8 janvier 2025 | Mise à jour le 8 janvier 2025
Il y a dix ans, le 7 janvier 2015, deux fanatiques religieux massacraient la rédaction du journal satirique. Alors que le pays se rappelait qu'on peut toujours mourir pour ses idées, des millions de Français bouleversés se rassemblaient pour résister à la terreur. Dix ans plus tard, l’esprit de concorde a cédé du terrain à la progression des idées d’extrême droite, les lois visant à restreindre les libertés se sont multipliées au nom de la lutte contre le terrorisme.

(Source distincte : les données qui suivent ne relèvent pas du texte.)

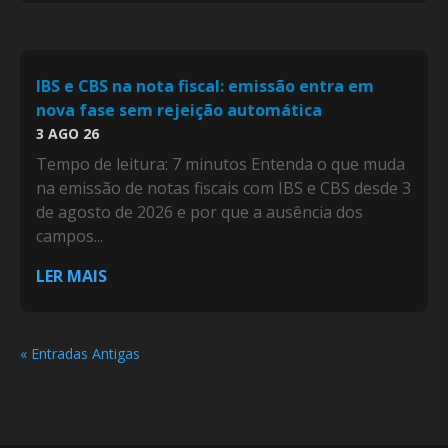
IBS e CBS na nota fiscal: emissão entra em
nova fase sem rejeição automática
3 AGO 26
Tempo de leitura: 7 minutos Entenda o que muda
na emissão de notas fiscais com IBS e CBS desde 3
de agosto de 2026 e por que a ausência dos
campos...
LER MAIS
« Entradas Antigas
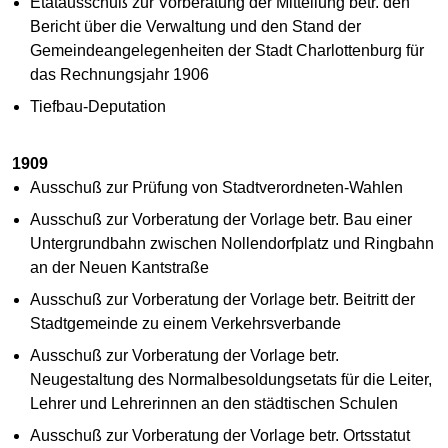
Etatausschuß zur Vorberatung der Mitteilung betr. den
Bericht über die Verwaltung und den Stand der
Gemeindeangelegenheiten der Stadt Charlottenburg für
das Rechnungsjahr 1906
Tiefbau-Deputation
1909
Ausschuß zur Prüfung von Stadtverordneten-Wahlen
Ausschuß zur Vorberatung der Vorlage betr. Bau einer
Untergrundbahn zwischen Nollendorfplatz und Ringbahn
an der Neuen Kantstraße
Ausschuß zur Vorberatung der Vorlage betr. Beitritt der
Stadtgemeinde zu einem Verkehrsverbande
Ausschuß zur Vorberatung der Vorlage betr.
Neugestaltung des Normalbesoldungsetats für die Leiter,
Lehrer und Lehrerinnen an den städtischen Schulen
Ausschuß zur Vorberatung der Vorlage betr. Ortsstatut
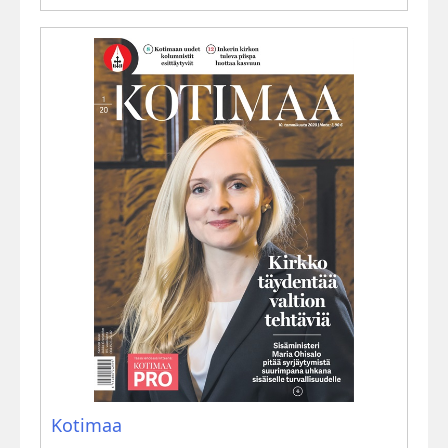
Kotimaa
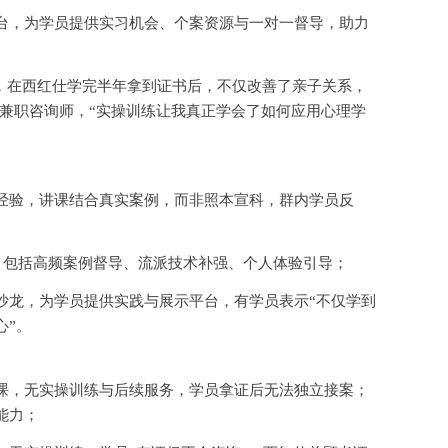
台，为学员提供实习机会、个案资源与一对一督导，助力
，在西红仕学完半年拿到证书后，不仅改善了亲子关系，
兼职咨询师，“实操训练让我真正学会了如何应用心理学
经验，讲课结合真实案例，而非照本宣科，群内学员反
案，包括高频案例督导、流派技术补强、个人体验引导；
沙龙，为学员提供实践与展示平台，有学员表示
“不仅学到
心”。
课，无实操训练与后续服务，学员拿证后无法独立接案；
能力；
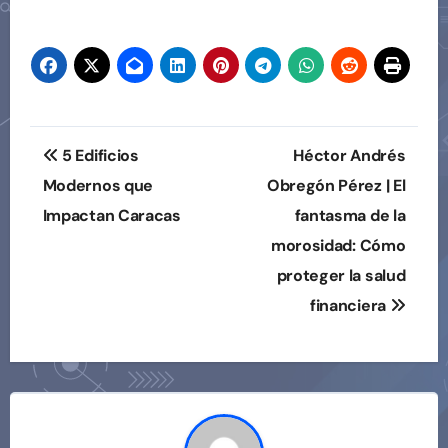
entradas
Navegación
5 Edificios
Héctor Andrés
de
Modernos que
Obregón Pérez | El
Impactan Caracas
fantasma de la
entradas
morosidad: Cómo
proteger la salud
financiera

Certaines dates restent gravées dans la mémoire. Le 7 janvier 2015 en fait partie. Vers 11 h 30, ce mercredi-là, les frères Saïd et Chérif Kouachi, lourdement armés, forcent la porte de la rédaction de Charlie Hebdo, à Paris, et ouvrent le feu. Parmi les victimes (12 morts, 11 blessés), les dessinateurs : Charb, qui collaborait à la Vie Ouvrière, Cabu, Wolinski, Tignous et Honoré, tous tués pour leurs caricatures. La folie meurtrière continue, dès le lendemain. à Montrouge (Hauts-de-Seine), un complice, Amedy Coulibaly, tire sur une policière municipale, la tue et blesse grièvement son collègue. Le vendredi, il entre dans l'Hyper Cacher de la porte de Vincennes, se revendique de l'État islamique et prend en otage employés et clients. Il tuera quatre personnes avant d'être éliminé par les policiers du Raid et de la BRI ; au même moment, les frères Kouachi, retranchés dans une imprimerie de Seine-et-Marne, sont abattus par le GIGN. Complètement groggy, la France se rappelle que le fanatisme religieux est prêt à tout pour répandre la terreur et anéantir la liberté d'expression. Le slogan « Je suis Charlie » sature les réseaux sociaux. Le dimanche, des millions de Français se rassemblent dans tout le pays. À Paris, la foule immense fait du surplace, derrière le président François Hollande, entouré de chefs d'État qui ne sont pas tous de grands démocrates. La semaine suivante, le « numéro des survivants » s'arrache à près de huit millions d'exemplaires. En 2018, Philippe Lançon, rescapé, raconte, dans Le Lambeau, son retour à la vie : « Nous avions été victimes des censeurs les plus efficaces, ceux qui liquident tout sans avoir rien lu. […] Ce “petit journal” avait une grande histoire et son humour avait, bien heureusement, fait du mal à un nombre incalculable d'imbéciles, de bigots, de bourgeois, de notables qui prenaient leur ridicule au sérieux. Depuis quelques années, il était presque moribond ; depuis la veille, il n'existait plus. Mais il existait déjà autrement. Les tueurs lui avaient donné sur-le-champ un statut symbolique et international dont nous, ses fabricants, aurions préféré nous passer. »
Un statut symbolique
L'année se termine comme elle a commencé, dans la terreur et le sang, avec, le 13 novembre, une suite d'attentats islamistes qui feront plus de 130 morts et plus de 400 blessés. S'ensuivront une recrudescence d'actes islamophobes et un état d'urgence de deux ans, dont certaines mesures sont entrées dans le droit commun. Dans son rapport « Cinq ans après l'attaque contre Charlie Hebdo, les droits de l'homme sacrifiés sur l'autel de la sécurité », la Commission nationale consultative des droits de l'homme alertait sur la restriction disproportionnée des libertés et la stigmatisation des musulmans, avec un impact dévastateur sur la cohésion sociale.